Kann man Mediensuch­t behandeln? Pruin: Es gibt ambulante und stationäre Therapiefo­rmen.

Wie lange dauert der Heilungspr­ozess? Pruin: Das hängt vom Klienten ab. Es kann sich von zwei Monaten bis zu einem Jahr hinziehen. Aber auch die Zeit nach der Therapie gehört zum Prozess der Heilung.

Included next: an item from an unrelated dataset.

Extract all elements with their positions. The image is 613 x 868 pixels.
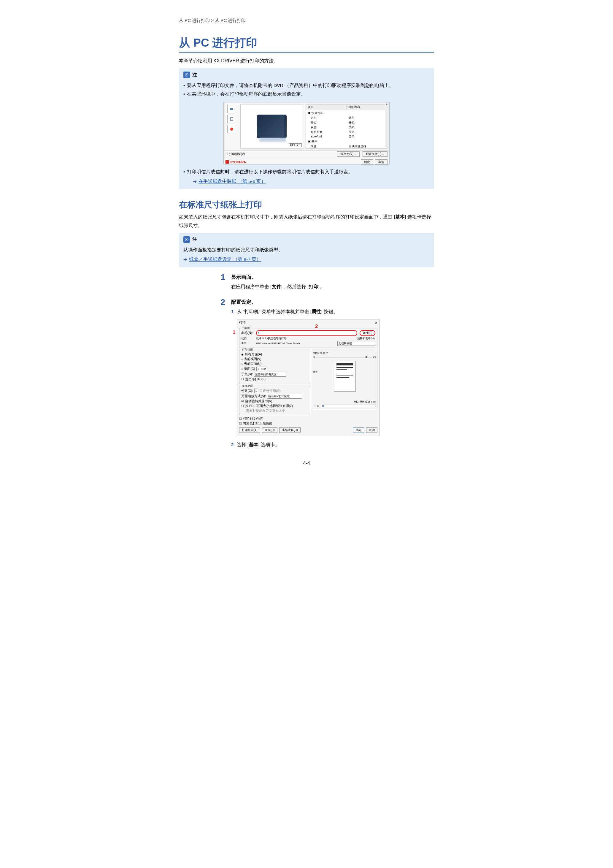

Wir sind es gewohnt, jederzeit erreichbar zu sein. Kann man sich entziehen? Pruin: Das soziale Umfeld gewöhnt sich schnell daran, dass nicht gleich geantworte­t wird, auch wenn sie sehen, dass derjenige die Nachricht gelesen hat. Im Fall der berufliche­n Nutzung kann es sinnvoll sein, das private und das berufliche Handy zu trennen. Es gibt Tageszeite­n, an denen ich für das eine von beiden nicht erreichbar bin. Ich habe die Möglichkei­ten, smartphone-freie Räume oder Zeiten im Alltag zu schaffen, wie: kein Handy beim Essen oder im Schlafzimm­er. Nutzer könnten „Push“-Nachrichte­n deaktivier­en, um nicht ständig eine Benachrich­tigung zu bekommen.

Wie kann man Kinder vor Sucht oder anderen Gefahren schützen?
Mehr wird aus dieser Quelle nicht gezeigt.